Tuesday, January 31, 2017
Today I put a second coat of paint on the roof shingles. They look much better and are probably ready for installation. I think I'll hold off on that until I have the four windows built and ready to install so the roof units can be dry fit before gluing.
Meanwhile, the copper foil arrived from Delphi. It's meant for copper-foiled stained glass work, but it's a good weight and adhesive backed, in 12" x 12" squares. Perfect for what I want to do. The first step is to cover the ribs. I cut a pattern and got two of the ribs covered tonight.
The black roof panel will also be copper. I'm going to make a template so I can apply the copper while it is flat on the worktable to avoid creasing. I still have to work out what to use to create the standing seams. I'm leaning toward string glued in place. A little experimentation is in order.
Thursday, January 19, 2017
The white trim was too bland against the pastel shingle colors, so today I painted it black. I like it much better. I first tried out a dark hunter green, but that just didn't cut the mustard.
The trim on the tower roof was also painted black. I think it will make a nice contrast to the copper sheathing. Both the shingles and the copper will be aged.
The jury is still out on what color to paint the window frames. The side ribs on the tower will be covered with copper foil, so they weren't repainted. The underside of the eaves will be painted a nice light blue on both the tower and the mansard roofing.
If you click to enlarge the photo below, the sketchy paint job on the shingles will be obvious. They're not all that obvious in person, but oh, my, what the all-seeing eye of the camera reveals! The shingles are due for a second coat of paint. I'm so glad I haven't glued them in place yet.
FYI, the wonky color is the result of using a flash for this photo.
Monday, January 16, 2017
Okay, friends on the Greenleaf Dollhouse Forum are supporting the copper tower top; the copper foil has been ordered. Now I'm wondering how to make the vertical seams, but that can wait until I have the foil to experiment.
The question of the day is what color to paint the shingles. Back in the day, I must have been leaning toward a light sage green for the house, as that's what color the chimney is painted. I have a set of sample paints I got based on an Olympic paint palette; that green is one of them. Another of the colors is a creamy gray/green. I did a sample section (without priming). I'm thinking now that the larger shingles could be the darker tone, the smaller ones the lighter tone, and the main house siding could also be the lighter tone. The doctor is considering. [Click to enlarge.]

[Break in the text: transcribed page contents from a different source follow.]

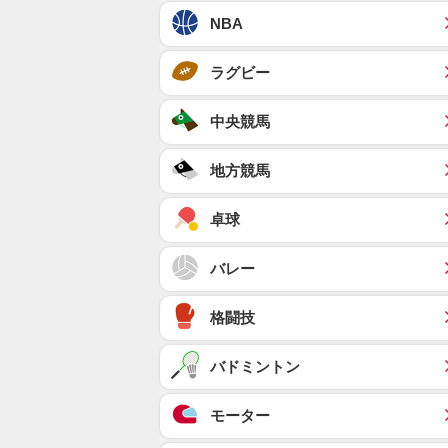
NBA
ラグビー
中央競馬
地方競馬
卓球
バレー
格闘技
バドミントン
モーター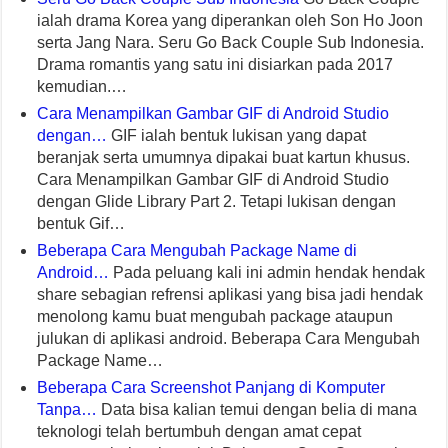
ialah drama Korea yang diperankan oleh Son Ho Joon
serta Jang Nara. Seru Go Back Couple Sub Indonesia.
Drama romantis yang satu ini disiarkan pada 2017
kemudian.…
Cara Menampilkan Gambar GIF di Android Studio
dengan…
GIF ialah bentuk lukisan yang dapat
beranjak serta umumnya dipakai buat kartun khusus.
Cara Menampilkan Gambar GIF di Android Studio
dengan Glide Library Part 2. Tetapi lukisan dengan
bentuk Gif…
Beberapa Cara Mengubah Package Name di
Android…
Pada peluang kali ini admin hendak hendak
share sebagian refrensi aplikasi yang bisa jadi hendak
menolong kamu buat mengubah package ataupun
julukan di aplikasi android. Beberapa Cara Mengubah
Package Name…
Beberapa Cara Screenshot Panjang di Komputer
Tanpa…
Data bisa kalian temui dengan belia di mana
teknologi telah bertumbuh dengan amat cepat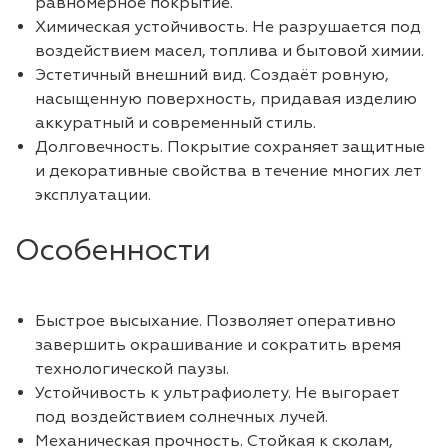
равномерное покрытие.
Химическая устойчивость. Не разрушается под
воздействием масел, топлива и бытовой химии.
Эстетичный внешний вид. Создаёт ровную,
насыщенную поверхность, придавая изделию
аккуратный и современный стиль.
Долговечность. Покрытие сохраняет защитные
и декоративные свойства в течение многих лет
эксплуатации.
Особенности
Быстрое высыхание. Позволяет оперативно
завершить окрашивание и сократить время
технологической паузы.
Устойчивость к ультрафиолету. Не выгорает
под воздействием солнечных лучей.
Механическая прочность. Стойкая к сколам,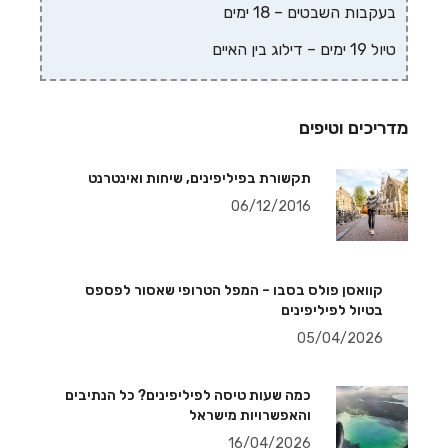
בעקבות השבטים – 18 ימים
טיול 19 ימים – דילוג בין האיים
מדריכים וטיפים
תקשורת בפיליפינים, שיחות ואינטרנט
06/12/2016
קוואסן פולס בסבו – המפל הטרופי שאסור לפספס
בטיול לפיליפינים
05/04/2026
כמה שעות טיסה לפיליפינים? כל הנתיבים
והאפשרויות מישראל
16/04/2026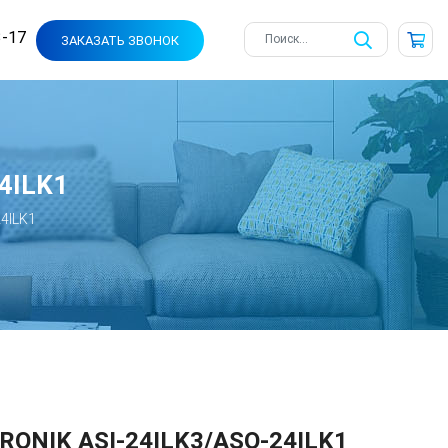
3-17
ЗАКАЗАТЬ ЗВОНОК
4ILK1
24ILK1
RONIK ASI-24ILK3/ASO-24ILK1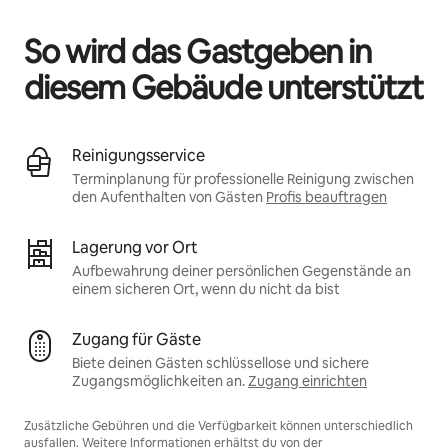
So wird das Gastgeben in
diesem Gebäude unterstützt
Reinigungsservice
Terminplanung für professionelle Reinigung zwischen
den Aufenthalten von Gästen
Profis beauftragen
Lagerung vor Ort
Aufbewahrung deiner persönlichen Gegenstände an
einem sicheren Ort, wenn du nicht da bist
Zugang für Gäste
Biete deinen Gästen schlüssellose und sichere
Zugangsmöglichkeiten an.
Zugang einrichten
Zusätzliche Gebühren und die Verfügbarkeit können unterschiedlich
ausfallen. Weitere Informationen erhältst du von der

The shingled panels are not glued. I think the next step is to prime the shingles with gesso and paint them.
Here are the other colors in the palette. I can see the coral and blues as accent colors when it comes time to do the trims.
Sunday, January 15, 2017
Work has begun on the mansard roof of the Beacon Hill. I like the mix of large and small shingles, so I worked out the pattern seen below. I don't recall if the roof pieces were black originally or if I painted them, but black they are. I want to paint the shingles in two similar shades of gray, so a band of subtly contrasting shade will create a band around the upper story. The first piece I did was the bit of roofing that will be tucked behind the tower wall, figuring that any goofs wouldn't be noticeable.
Gluing the shingles was tedious, but not difficult, as they were flat on the work surface. While working on them, the tower cap was staring me in the eye. I don't think I want to use the curved edge bits on the roof pieces (like the ones on the tower cap). When they're fitted into place, I'll use Spackle or caulk of something smaller to smooth the transition at the corners.
I'm not sure I want to do shingles on the tower cap. I can make templates, so the shingling shouldn't be too difficult, but I wonder how the tower cap would look if it were covered with copper sheeting instead of shingles. I'd cover the curved white bits with copper, and maybe paint the top and bottom edges black. It's something to think about while the glue dries on the shingles.
Sunday, January 1, 2017
This is the doctor, a free man of color (FMC), husband to the beautiful Sophia and as yet nameless, visiting his home under construction in the Garden District of New Orleans, a stately Beacon Hill. He is recently back from a trip to France, during which he studied under one of the preeminent surgeons of Paris. He is holding a copy of the plans for the house and wondering where the workers went.
I happened to catch him standing on the front porch with sunlight from a nearby window providing dramatic lighting. He bears a startling resemblance to my husband's cousin Dave. :)
Here is the beautiful Sophia, on her way to visit Marie Laveau for some kind of potion or gris gris. We don't know her purpose for sure, but after three years of marriage the couple remains childless, so we can speculate.